I've been on this site for a few months and posted a couple times but never introduced myself (sorry).I'm 22 and felt called ever since I can remember but felt too weird b/c my faith seemed really different than the "christians" I knew. That caused me to feel great fear to even mention God. This caused huge turmoil in my life. To try and keep the story kinda short I have been into the occult & new age, in big time drug addiction, and suicidal nearly all the time. I have been told on many occaisions in the hospital that I should have died (and they didn't know half the story). I've been in plenty rehabs and programs. Crying out to Him everytime I was alone but denying Him completely. My whole life was a sham. I hated every moment of it. The things I did and said were in complete conflict with my soul. Darkness was all around me and it was though I was lost in a total nightmare. Yet through everything I could feel christ in the distance calling to me, but this just made me all the worse for I came to believe He would never take me, could never love me or that I could never follow. I was falling farther and farther and came to believe i would never hit bottom and this fall would be eternal (so suicide wouldn't help).

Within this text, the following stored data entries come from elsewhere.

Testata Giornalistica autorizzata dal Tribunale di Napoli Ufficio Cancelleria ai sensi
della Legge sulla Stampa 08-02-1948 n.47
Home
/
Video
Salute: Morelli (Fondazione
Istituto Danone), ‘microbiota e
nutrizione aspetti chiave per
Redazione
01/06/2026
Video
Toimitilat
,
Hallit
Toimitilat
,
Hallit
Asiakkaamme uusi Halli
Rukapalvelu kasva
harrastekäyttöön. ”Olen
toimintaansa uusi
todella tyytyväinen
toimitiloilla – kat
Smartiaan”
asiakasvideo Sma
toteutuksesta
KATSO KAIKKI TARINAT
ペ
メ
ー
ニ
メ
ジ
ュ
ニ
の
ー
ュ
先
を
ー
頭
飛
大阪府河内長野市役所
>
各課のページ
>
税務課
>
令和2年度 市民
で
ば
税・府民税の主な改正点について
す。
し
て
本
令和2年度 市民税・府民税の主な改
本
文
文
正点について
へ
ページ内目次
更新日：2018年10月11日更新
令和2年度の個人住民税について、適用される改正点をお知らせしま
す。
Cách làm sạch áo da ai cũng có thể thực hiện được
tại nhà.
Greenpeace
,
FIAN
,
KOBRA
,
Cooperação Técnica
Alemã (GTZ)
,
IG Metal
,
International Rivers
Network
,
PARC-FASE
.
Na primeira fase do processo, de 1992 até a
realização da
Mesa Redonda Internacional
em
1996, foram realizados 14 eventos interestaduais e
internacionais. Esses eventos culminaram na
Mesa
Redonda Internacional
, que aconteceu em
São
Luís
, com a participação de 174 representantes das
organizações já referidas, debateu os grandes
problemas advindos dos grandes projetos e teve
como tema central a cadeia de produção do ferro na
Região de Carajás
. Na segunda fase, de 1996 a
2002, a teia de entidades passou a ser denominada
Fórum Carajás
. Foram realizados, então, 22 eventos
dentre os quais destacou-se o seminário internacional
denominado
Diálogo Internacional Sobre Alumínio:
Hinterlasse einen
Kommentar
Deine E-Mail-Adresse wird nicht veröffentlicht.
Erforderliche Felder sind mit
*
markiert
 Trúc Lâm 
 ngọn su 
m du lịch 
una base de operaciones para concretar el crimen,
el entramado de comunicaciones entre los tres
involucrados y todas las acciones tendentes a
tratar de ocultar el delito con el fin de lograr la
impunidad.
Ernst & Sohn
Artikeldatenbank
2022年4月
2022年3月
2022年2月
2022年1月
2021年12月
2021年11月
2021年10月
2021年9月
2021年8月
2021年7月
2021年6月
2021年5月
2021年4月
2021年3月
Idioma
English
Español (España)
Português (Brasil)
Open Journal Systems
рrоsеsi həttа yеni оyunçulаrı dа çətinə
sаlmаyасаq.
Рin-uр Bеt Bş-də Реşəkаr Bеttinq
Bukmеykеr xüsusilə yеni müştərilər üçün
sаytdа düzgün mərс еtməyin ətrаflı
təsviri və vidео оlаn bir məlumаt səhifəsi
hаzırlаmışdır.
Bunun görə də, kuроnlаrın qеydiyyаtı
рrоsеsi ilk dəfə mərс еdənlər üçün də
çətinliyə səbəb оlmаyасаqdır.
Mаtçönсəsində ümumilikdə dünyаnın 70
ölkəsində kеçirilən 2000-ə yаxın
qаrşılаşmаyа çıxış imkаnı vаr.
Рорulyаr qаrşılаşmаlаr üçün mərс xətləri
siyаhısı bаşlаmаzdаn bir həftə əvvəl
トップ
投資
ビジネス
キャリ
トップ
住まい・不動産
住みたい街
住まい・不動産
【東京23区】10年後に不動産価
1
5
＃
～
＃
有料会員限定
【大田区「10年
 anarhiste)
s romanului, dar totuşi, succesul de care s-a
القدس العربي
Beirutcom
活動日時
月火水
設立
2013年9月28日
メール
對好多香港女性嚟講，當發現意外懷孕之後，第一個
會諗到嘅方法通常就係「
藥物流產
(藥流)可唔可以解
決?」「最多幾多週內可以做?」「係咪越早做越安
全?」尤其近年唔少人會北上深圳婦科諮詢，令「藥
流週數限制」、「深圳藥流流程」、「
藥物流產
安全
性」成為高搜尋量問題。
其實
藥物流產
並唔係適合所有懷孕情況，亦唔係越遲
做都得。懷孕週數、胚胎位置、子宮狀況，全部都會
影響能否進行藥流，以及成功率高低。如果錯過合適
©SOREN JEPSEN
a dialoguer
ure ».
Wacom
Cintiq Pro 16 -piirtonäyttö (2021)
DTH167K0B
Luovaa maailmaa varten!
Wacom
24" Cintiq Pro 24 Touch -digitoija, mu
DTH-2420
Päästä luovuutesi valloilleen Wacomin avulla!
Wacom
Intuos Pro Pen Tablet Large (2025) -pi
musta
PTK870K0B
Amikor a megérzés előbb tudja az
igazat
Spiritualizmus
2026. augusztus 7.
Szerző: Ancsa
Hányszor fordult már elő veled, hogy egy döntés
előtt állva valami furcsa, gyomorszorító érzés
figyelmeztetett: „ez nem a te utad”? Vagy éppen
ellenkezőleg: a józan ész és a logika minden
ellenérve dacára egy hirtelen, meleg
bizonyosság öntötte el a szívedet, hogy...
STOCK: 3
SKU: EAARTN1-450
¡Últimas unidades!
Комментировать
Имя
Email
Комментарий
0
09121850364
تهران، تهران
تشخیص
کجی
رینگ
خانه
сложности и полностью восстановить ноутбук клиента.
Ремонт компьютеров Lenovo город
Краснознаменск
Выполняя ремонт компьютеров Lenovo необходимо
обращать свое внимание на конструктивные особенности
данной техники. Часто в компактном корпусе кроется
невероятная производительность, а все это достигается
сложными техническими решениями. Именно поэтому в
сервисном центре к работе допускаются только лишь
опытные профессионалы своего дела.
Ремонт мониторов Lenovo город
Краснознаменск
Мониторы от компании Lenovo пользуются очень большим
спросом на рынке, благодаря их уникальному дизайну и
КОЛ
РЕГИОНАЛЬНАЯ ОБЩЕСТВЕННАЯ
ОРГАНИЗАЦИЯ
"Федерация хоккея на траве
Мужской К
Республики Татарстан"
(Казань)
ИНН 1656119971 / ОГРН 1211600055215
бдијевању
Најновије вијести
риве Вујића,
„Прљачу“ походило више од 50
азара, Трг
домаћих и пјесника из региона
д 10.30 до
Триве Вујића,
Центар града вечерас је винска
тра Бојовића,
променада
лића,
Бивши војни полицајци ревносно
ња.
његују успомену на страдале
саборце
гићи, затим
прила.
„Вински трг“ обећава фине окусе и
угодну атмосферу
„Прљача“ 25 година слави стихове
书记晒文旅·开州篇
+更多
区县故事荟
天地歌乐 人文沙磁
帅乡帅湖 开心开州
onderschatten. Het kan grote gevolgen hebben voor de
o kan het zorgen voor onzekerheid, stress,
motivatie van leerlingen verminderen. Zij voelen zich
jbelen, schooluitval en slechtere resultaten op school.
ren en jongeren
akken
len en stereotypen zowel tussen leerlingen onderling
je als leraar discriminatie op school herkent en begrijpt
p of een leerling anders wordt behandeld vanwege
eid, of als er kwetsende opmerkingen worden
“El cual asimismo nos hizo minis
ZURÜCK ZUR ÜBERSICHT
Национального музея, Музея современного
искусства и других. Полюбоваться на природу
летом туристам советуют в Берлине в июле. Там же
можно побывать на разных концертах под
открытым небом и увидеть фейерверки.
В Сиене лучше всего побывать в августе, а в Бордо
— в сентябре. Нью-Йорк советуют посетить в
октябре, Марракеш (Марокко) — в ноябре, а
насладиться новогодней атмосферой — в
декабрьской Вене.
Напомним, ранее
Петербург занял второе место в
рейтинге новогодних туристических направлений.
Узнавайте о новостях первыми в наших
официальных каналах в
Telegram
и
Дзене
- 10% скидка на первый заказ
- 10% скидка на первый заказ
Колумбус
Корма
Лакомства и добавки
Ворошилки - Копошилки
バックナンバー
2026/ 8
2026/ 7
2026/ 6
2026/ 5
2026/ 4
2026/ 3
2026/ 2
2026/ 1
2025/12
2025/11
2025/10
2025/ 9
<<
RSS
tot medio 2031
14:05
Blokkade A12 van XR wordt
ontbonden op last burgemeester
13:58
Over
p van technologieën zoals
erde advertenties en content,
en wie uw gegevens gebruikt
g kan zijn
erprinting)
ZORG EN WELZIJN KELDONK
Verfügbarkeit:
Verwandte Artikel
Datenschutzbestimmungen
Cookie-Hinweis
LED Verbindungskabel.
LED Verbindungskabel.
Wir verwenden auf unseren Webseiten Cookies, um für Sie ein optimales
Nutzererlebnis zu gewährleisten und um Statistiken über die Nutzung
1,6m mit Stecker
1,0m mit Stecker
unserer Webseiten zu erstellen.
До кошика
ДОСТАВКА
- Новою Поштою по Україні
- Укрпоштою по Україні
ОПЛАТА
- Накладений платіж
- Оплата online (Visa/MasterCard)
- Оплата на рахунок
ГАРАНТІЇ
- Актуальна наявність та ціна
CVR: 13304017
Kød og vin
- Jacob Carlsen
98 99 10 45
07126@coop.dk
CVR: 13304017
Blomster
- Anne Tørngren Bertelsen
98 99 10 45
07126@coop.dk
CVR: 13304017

The hatred I had towards myself was so extreme because I was the exact opposite of all I knew to be true. The internal war was night and day, awake and asleep, the night did not end. Anyway I started a program in June but my intent was to only postpone suicide. Suddenly God got a hold of me over 3 months ago. Without going into detail it was just totaly amazing beyond description how HE found me.My drug dependance is gone. I have so much joy as opposed to well everything above. Delivered out of new age, but most awesome of all I am in such a great relationship with Christ which I never thought I would be able to have. Everyday his grace amazes me. I don't understand, I don't understand His love and mercy. How He could have still taken me, I am at a total loss for words. I wish so much I could give what I was given. I want to love like I am loved.I still go to my classes m-f until 1pm the rest of the time I am in as much alone time with God as possible.My heart just wants to jump out of my chest sometimes in prayer. The events happening around me are so under God's hand. All I want to do is live for the Lord.Sorry to those who have heard most of this before in a prayer request a while ago. And now I have another prayer request to write.
My heart just wants to jump out of my chest sometimes in prayer. The events happening around me are so under God's hand. All I want to do is live for the Lord.
_________________SI Moderator - Greg Gordon
Thanks. I'm reading the scriptures and its great how it speaks to me in such a deep way. When I tried to read it in the past I thought I knew what I was reading but its like I'm reading it for the first time now as it sinks into my heart.